I think of generative music as being stuff like this (copy pasted from the interwebs long ago):

echo "g(i,x,t,o){return((3&x&(i*((3&i>>16?\"BY}6YB6%\":\"Qj}6jQ6%\")[t%8]+51)>>o))<<4);};main(i,n,s){for(i=0;;i++)putchar(g(i,1,n=i>>14,12)+g(i,s=i>>17,n^i>>13,10)+g(i,s/3,n+((i>>11)%3),10)+g(i,s/5,8+n-((i>>10)%3),9));}"|gcc -xc -&&./a.out|aplay


It was my impression that generative music uses some sort of evolutionary algorithms, no?

Meh. There’s plenty of deep learning music generation stuff out there, this is still a really cool approach

I think it would be cool to combine the two. Instead of generating raw midi, your GAN or reinforcement learning agent or whatever could try to generate sequences of transformations to melodic fragments. Neural program synthesis type stuff.
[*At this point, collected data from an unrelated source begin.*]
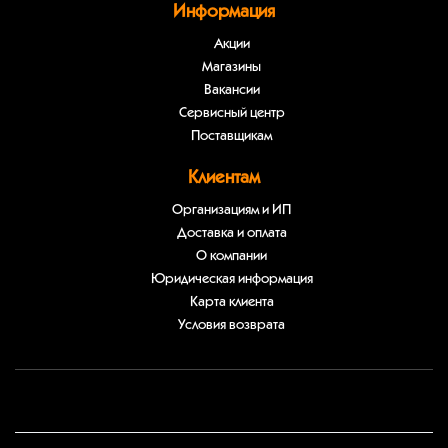
Информация
Акции
Магазины
Вакансии
Сервисный центр
Поставщикам
Клиентам
Организациям и ИП
Доставка и оплата
О компании
Юридическая информация
Карта клиента
Условия возврата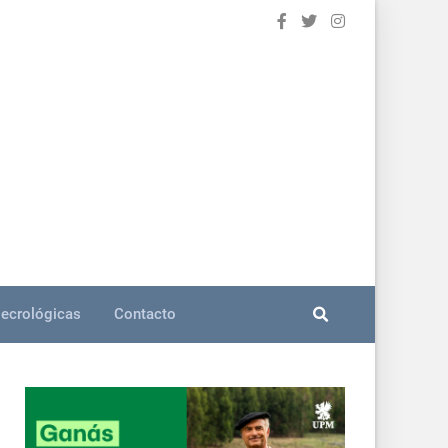
ecrológicas
Contacto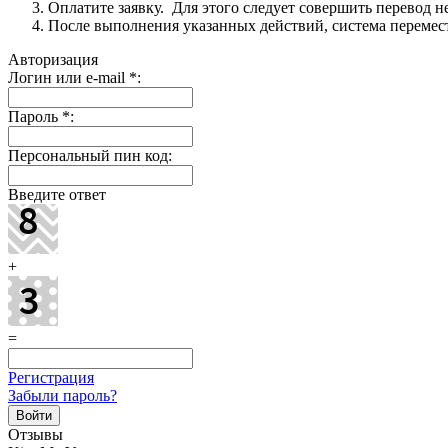
Оплатите заявку. Для этого следует совершить перевод 
После выполнения указанных действий, система перемести
Авторизация
Логин или e-mail
*
:
Пароль
*
:
Персональный пин код:
Введите ответ
+
=
Регистрация
Забыли пароль?
Отзывы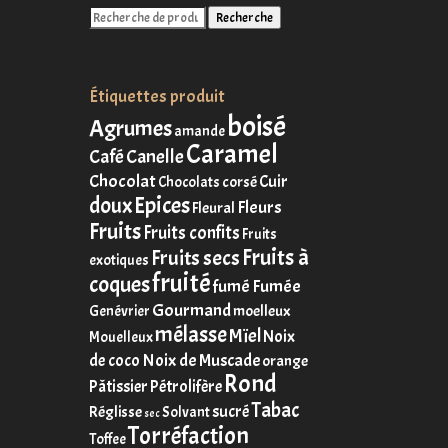
Recherche
Recherche
pour :
Étiquettes produit
boisé
Agrumes
amande
Caramel
Café
Canelle
Chocolat
Cuir
corsé
Chocolats
Epices
doux
Fleurs
Fleural
Fruits
Fruits confits
Fruits
Fruits à
Fruits secs
exotiques
fruité
coques
fumé
Fumée
Gourmand
moelleux
Genévrier
mélasse
Mïel
Noix
Mouelleux
Noix de Muscade
de coco
orange
Rond
Pâtissier
Pétrolifère
Tabac
sucré
Réglisse
Solvant
sec
Torréfaction
Toffee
Or maybe one could build an automatic music analysis tool that can start from the score and try to infer the program that generated them. (Is that a thing already?)
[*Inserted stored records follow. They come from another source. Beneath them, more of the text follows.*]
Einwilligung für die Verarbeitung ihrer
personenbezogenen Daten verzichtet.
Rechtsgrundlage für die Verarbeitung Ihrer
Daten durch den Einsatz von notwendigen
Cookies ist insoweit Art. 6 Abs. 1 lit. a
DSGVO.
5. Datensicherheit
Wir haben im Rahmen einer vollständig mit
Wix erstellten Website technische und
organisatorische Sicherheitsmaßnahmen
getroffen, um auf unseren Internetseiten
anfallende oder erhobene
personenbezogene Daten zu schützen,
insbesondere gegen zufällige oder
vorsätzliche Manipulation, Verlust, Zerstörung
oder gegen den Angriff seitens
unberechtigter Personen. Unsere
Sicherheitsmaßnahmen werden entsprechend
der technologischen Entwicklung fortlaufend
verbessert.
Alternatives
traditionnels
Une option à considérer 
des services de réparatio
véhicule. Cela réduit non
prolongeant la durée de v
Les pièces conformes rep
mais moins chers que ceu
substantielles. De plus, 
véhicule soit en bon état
Yeah, very nice. This gets something right that so many other generative music experiments get wrong, which is variation in note length (aka tempo). You see other generative music use Markov Chain for note choice but not note length and it quickly becomes very "same-y", whereas this has, for the vast majority of melodies it generates, a natural feel (to me).

I wish I understood the WebAudio API better to get a better handle on how the instruments are created.


Just found this comment. I'm a bit into generative / algorithmic music; here are two demos I made a year ago: https://fligenstein.bandcamp.com/

One is just piano, the other is keys and drums. On Bandcamp they are about 10' each, but they can be made of arbitrary length, without ever repeating themselves exactly (in principle... in practice it's likely there are exact repeats but they should be few and far between).

If you have an idea of the type of background music you need, I can make other tracks too. I'd be happy to work with you on this.


Algorithmically-generated music. I think you could get some interesting results applying markov chains etc to music generation.

Perhaps some kind of "generative listening" too, taking existing music and adapting it to the listener. Like how a lot of AI art is some kind of "remix" of existing things.

Came here to mention generative.fm … it's great, been using it for years.

The creator, Alex Bainter[1], posts a lot of interesting/great stuff about generative music[2,3], and recently published the collection of music theory utilities he uses for generative.fm: https://github.com/generative-music/theory

[1] https://twitter.com/alex_bainter [2] Like this interactive "How generative music works" by Tero Parviainen: https://teropa.info/loop/#/itsgonnarain [3] Or his piece on corruption loops: https://corruptionloops.alexbainter.com/


Experimenting with generative music I put together an extremely simple (and ugly) prototype that only uses random generation (no machine learning of any kind) and very few rules; it is very basic but can sometimes produce things that could pass for elevator music.

For example (with some imagination) this could be the background music in a Chinese restaurant (because of the pentatonic scale):

http://autopedie.medusis.com/#011004155|g113220|g213410|c114...

What are missing are repetitions (see the other thread by MauranKilom) and some kind of structure. But as a minimalist experiment it's fun.